Advantages Visually impressive building; free admission
Disadvantages None really
Not many people know that many moons ago I completed the first year of a degree in the History of Art and Architecture. I decided after the first year that I didn’t want to continue and subsequently took a degree in Politics. My interest in art and architecture has not diminished, however, and although these days you’re much more likely to find me in the country than the city, I still get excited by flying buttresses, pilasters and caryatids. (Look ‘em up, this isn’t a lesson in architectural features!)While we were on a bus bound for Mdina, the ancient capital of Malta, we passed though the town of Mosta which is dominated by the Church of St Marija Assunta, more commonly known as the Mosta Rotunda Church. I hadn’t heard of the church before and was immediately struck by its unusual circular shape and its rather magnificent classical portico. There are many churches on Malta and its sister island Gozo but this one is notable because it can be seen from all over the island.

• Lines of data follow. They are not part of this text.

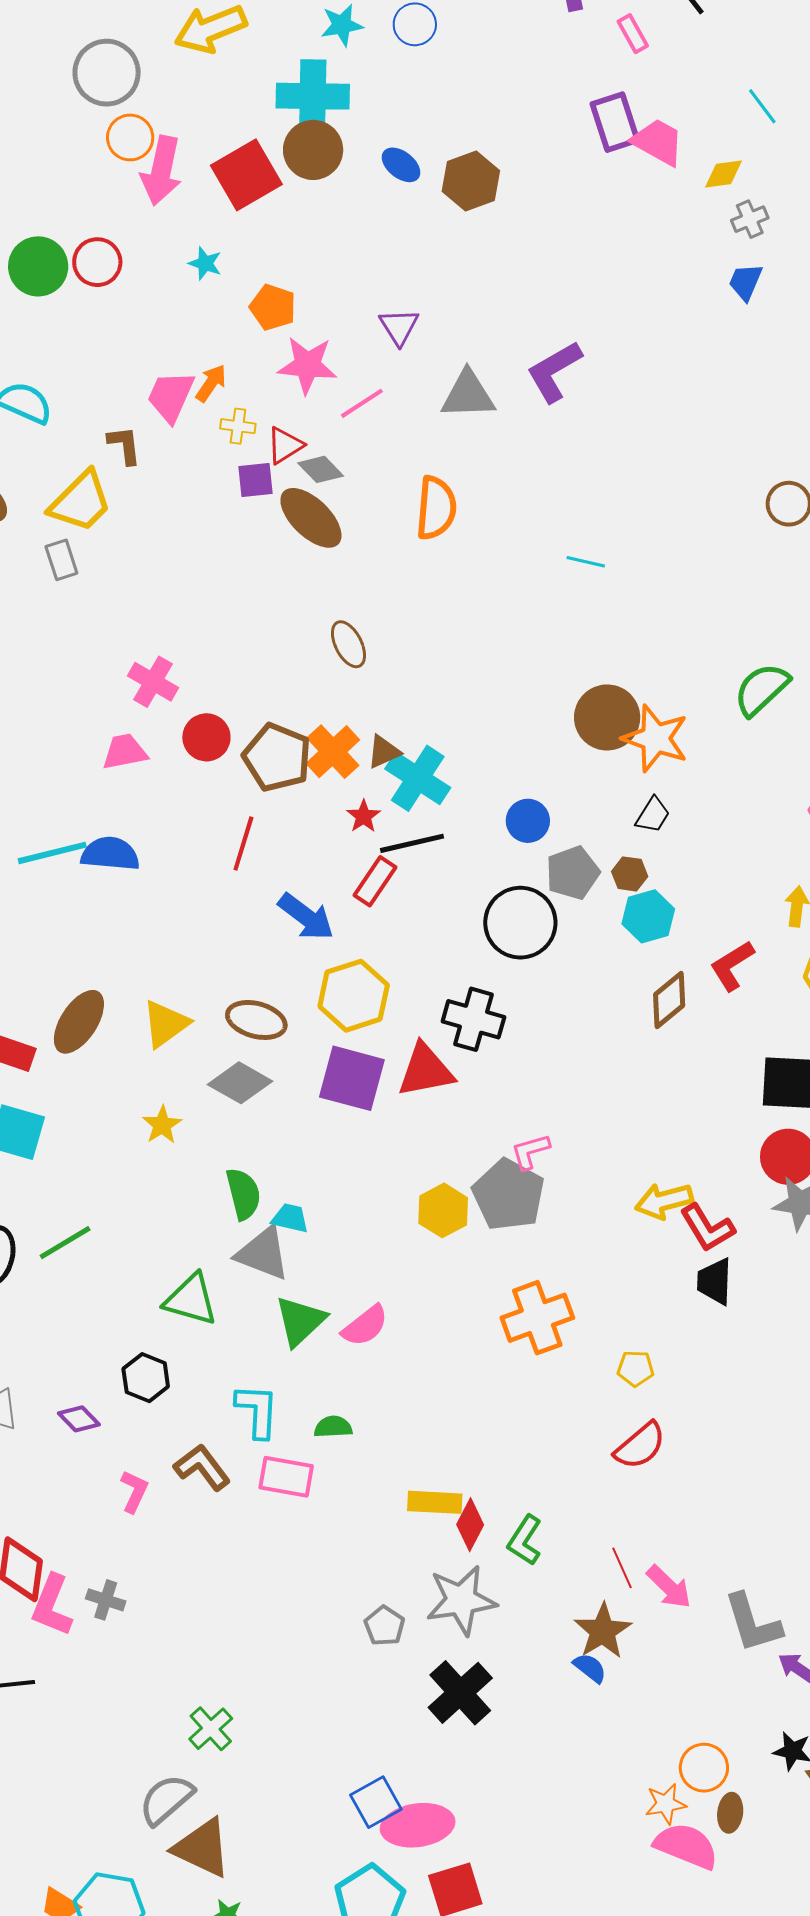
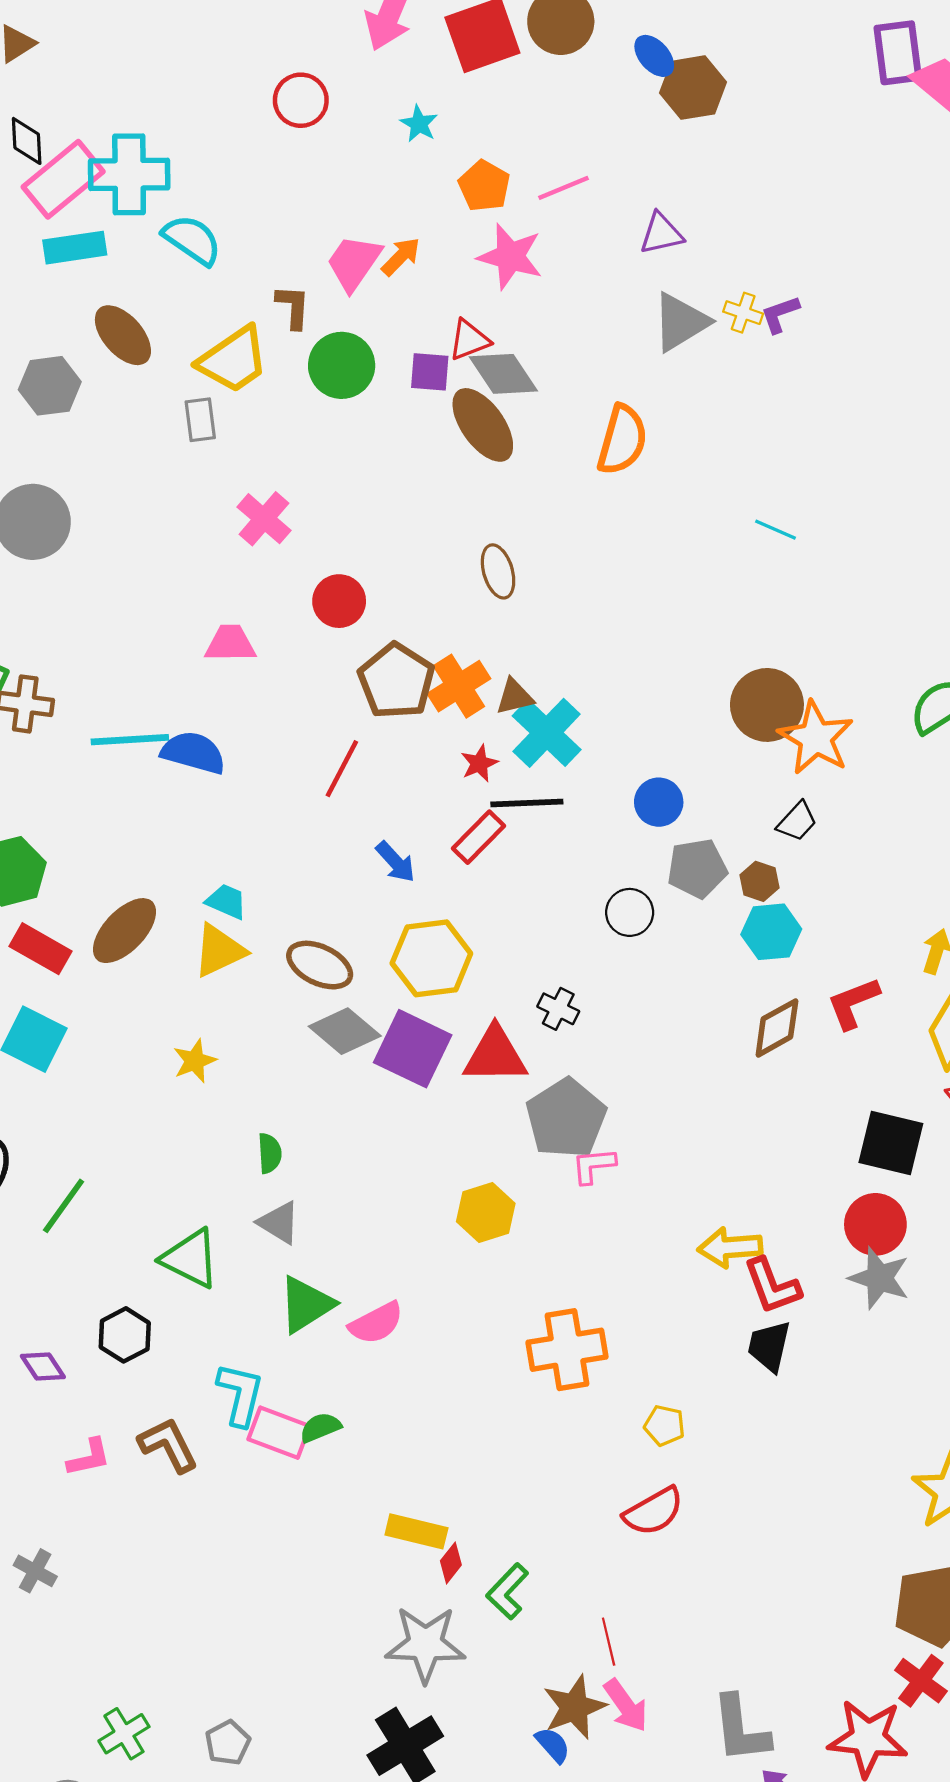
brown hexagon: (471, 181) -> (693, 88), moved
green circle: (38, 266) -> (342, 365), moved
purple triangle: (399, 327) -> (661, 234), moved, turned 39
purple L-shape: (554, 371) -> (780, 314), size x0.6
gray triangle: (468, 395) -> (680, 322), turned -40
pink line: (362, 403) -> (563, 188), moved
yellow cross: (238, 426) -> (743, 313), moved
gray diamond: (321, 469) -> (503, 374), size x1.4
pink cross: (153, 682) -> (264, 519), moved
red circle: (206, 737) -> (339, 601), moved
blue arrow: (306, 917) -> (396, 862), size x0.7
black circle: (520, 923) -> (630, 912), size x0.6
black cross: (473, 1019) -> (558, 1009), size x0.6
gray diamond: (240, 1083) -> (345, 1031), moved
green semicircle: (243, 1194) -> (270, 1153), size x0.7
gray pentagon: (509, 1195) -> (566, 1118), moved
cyan trapezoid: (290, 1218) -> (226, 901), moved
green line: (65, 1243) -> (64, 1206), moved, turned -34
gray triangle: (263, 1253) -> (279, 1223), size x0.7
green semicircle: (333, 1427) -> (320, 1427), turned -30
pink rectangle: (286, 1477) -> (279, 1433), moved
pink L-shape: (134, 1491) -> (89, 1457), turned 42
red diamond: (470, 1525) -> (451, 1563), size x0.7
pink arrow: (669, 1587) -> (626, 1705), moved
gray pentagon: (384, 1626) -> (228, 1743), moved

A couple of steps lead to the imposing portico which comprises a double row of six beefy columns flanked by two belfries; there's a clock under each bell chamber. What struck me about the church is that while the very correct classical portico is perfect to the last detail, the dome in comparison looks almost makeshift, as if they were two different buildings. The dome is not round like, for example, that of St. Paul's cathedral in London, is climbs mort gently, tapering rather than curving.
The interior is rather magnificent. There's an impressive main dome as well as elegant half domes over each little side chapel.